Thousands of Danish companies share identical accounts – expert warns of potential risks
A growing number of companies in Denmark are submitting highly similar financial statements, raising concerns about transparency and oversight. In a recent article, Niels Westergård-Nielsen is featured as an expert, explaining how such patterns may serve as early warning signals of fraud, tax evasion, or other forms of financial misconduct.
A growing number of Danish companies are submitting highly similar – and in some cases identical – financial statements, raising concerns among experts and authorities. This development is the focus of a recent article in Berlingske, featuring Niels Westergård-Nielsen from the Center for Corporate Governance at Copenhagen Business School.
In the article, Westergård-Nielsen highlights that such patterns in financial reporting may serve as an early warning signal. While identical accounts may in some cases be the result of standardisation or shared accounting practices, they can also indicate more problematic underlying structures.
“One cannot rule out that some of the many companies copying financial statements from others are being kept alive with the intention of later becoming part of a criminal construction" he notes, pointing to the risk that these patterns may be linked to fraud, tax evasion, or the use of companies in organized criminal activities. (Quote translated from Danish).

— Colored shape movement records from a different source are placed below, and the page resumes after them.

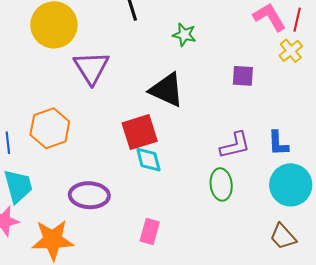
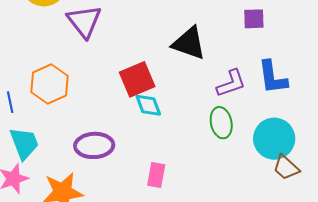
purple square: (243, 76) -> (254, 19), moved
black triangle: (167, 90) -> (189, 43), moved
blue L-shape: (278, 143) -> (273, 77), size x1.4
cyan circle: (291, 185) -> (274, 139), moved

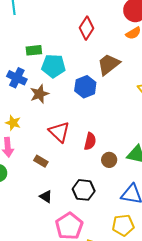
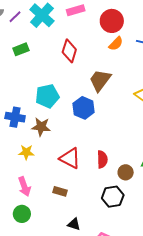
green rectangle: (34, 50) -> (21, 49), moved
brown star: (39, 94) -> (41, 127), turned -30
yellow star: (13, 123) -> (26, 152), moved
black hexagon: (84, 190) -> (113, 197), moved

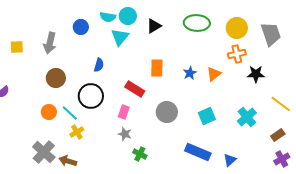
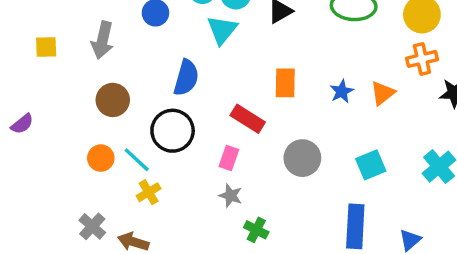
blue semicircle: (99, 65) -> (186, 78), size x1.5
gray cross: (44, 152) -> (92, 226), size x0.7
blue rectangle: (198, 152) -> (355, 226), turned 70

The article documents how thousands of Danish companies appear to replicate financial statements, prompting questions about transparency and oversight. According to Westergård-Nielsen, recognising these signals early is crucial in identifying potential risks before they develop into more serious issues.
His contribution adds an important perspective to the broader discussion on financial transparency and corporate governance. As financial reporting becomes increasingly complex, the ability to detect irregular patterns – including duplicated accounts – is becoming ever more important for regulators, financial institutions, and businesses alike.